Some things you don’t learn in school. It was a Sunday afternoon. The snow was falling. And falling. I was supposed to go back to school. I had come home for the weekend to see my mother. I was still naive enough to think I could drive in any weather. I packed up my things. My books. My clothes. And the snow kept falling.
Everything said it was not fit for driving. All one had to do was look out the garden window of my mother’s apartment. The snow kept rising. Shortening the view until it was simply white. Still not sure of the severity, still clinging to my indestructible naivety.
I turned on the television to see if there was news that supported my theory that I could make the drive. Nothing. They didn’t even bother to send the reporters out into the snow, they simply scrolled on the bottom of the screen that everything was closed. And still… It’s hard to let go of an idea in your head.
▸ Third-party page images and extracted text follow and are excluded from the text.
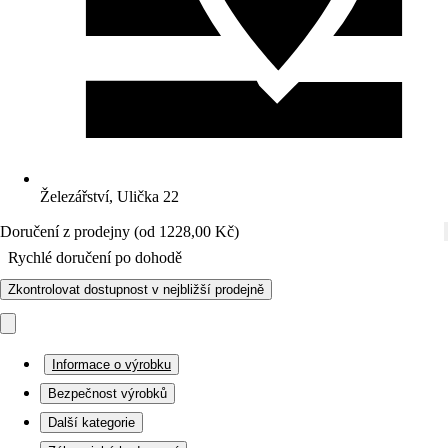
Železářství, Ulička 22
Doručení z prodejny (od 1228,00 Kč)
Rychlé doručení po dohodě
Zkontrolovat dostupnost v nejbližší prodejně
Informace o výrobku
Bezpečnost výrobků
Další kategorie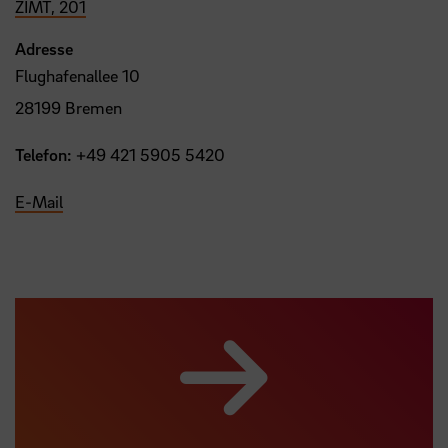
ZIMT, 201
Adresse
Flughafenallee 10
28199 Bremen
Telefon:
+49 421 5905 5420
E-Mail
This idea that I had to prove something. Be something. Be more. Become worthy, I suppose. And I didn’t want to be told otherwise.
Nobody really likes to be told what to do. I sat in front of the tv, arms folded across my chest, like the snow cared if I didn’t like it. The Sunday afternoon movie began. Camelot. Camelot? The singing was nice. I relaxed a little. I stopped looking out the window. “I wonder what the King is Doing tonight?” They asked in song. Sang “The simple joys of maiden hood.” I relaxed into a pillow and blanket. They kept singing. “The lusty month of may.” And then, “How to Handle a woman.” Aaah, yes. I wondered too. The answer was so simple, “just love her, simply love her.” My heart sighed into a smile. With all my crazy ideas. My wild ideas. My naive ideas…. I still believed in love.
It would not come, this love, not by willing it, watching out closing windows, but taking a deep breath and allowing it to happen. Not forcing it. But with the patience of a snowy Sunday afternoon, it would come. Even in this love, I have to admit my heart and my brain still get a little anxious, perhaps even a little snow blind. “I can do it! Right now. This and this! And why can’t I?” I want to! Right this very minute.” (I suppose I still have those wandering thoughts, needing to prove I’m worthy.) And then he scrolls the words across my heart. “Just relax.” He loves me. Even in all my wild flutters. (I’m still learning.) He loves me with all the calm of Sunday song. And I realize, as I look in the mirror, the song was right, and not just for him, but for me…I must love her — me —simply love her.